What to do: Could you copy the records below exactly, leaving out any pictures they include?

[Records drawn from a dataset]
=== Begin Enclosure ===
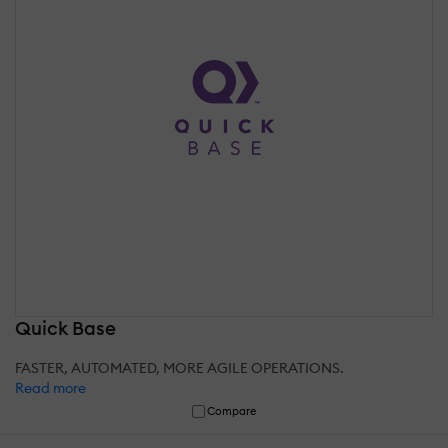
Quick Base
FASTER, AUTOMATED, MORE AGILE OPERATIONS.
Read more
Compare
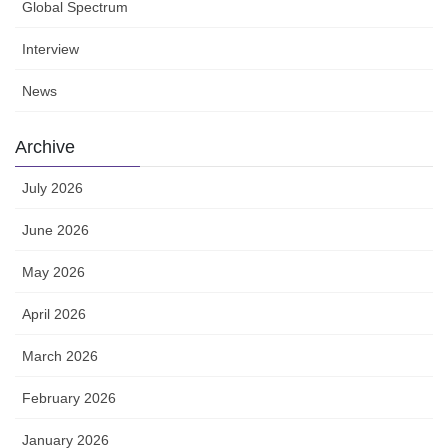
Global Spectrum
Interview
News
Archive
July 2026
June 2026
May 2026
April 2026
March 2026
February 2026
January 2026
=== End Enclosure ===
Response area:
Quick Base
FASTER, AUTOMATED, MORE AGILE OPERATIONS.
Read more
Compare
Global Spectrum
Interview
News
Archive
July 2026
June 2026
May 2026
April 2026
March 2026
February 2026
January 2026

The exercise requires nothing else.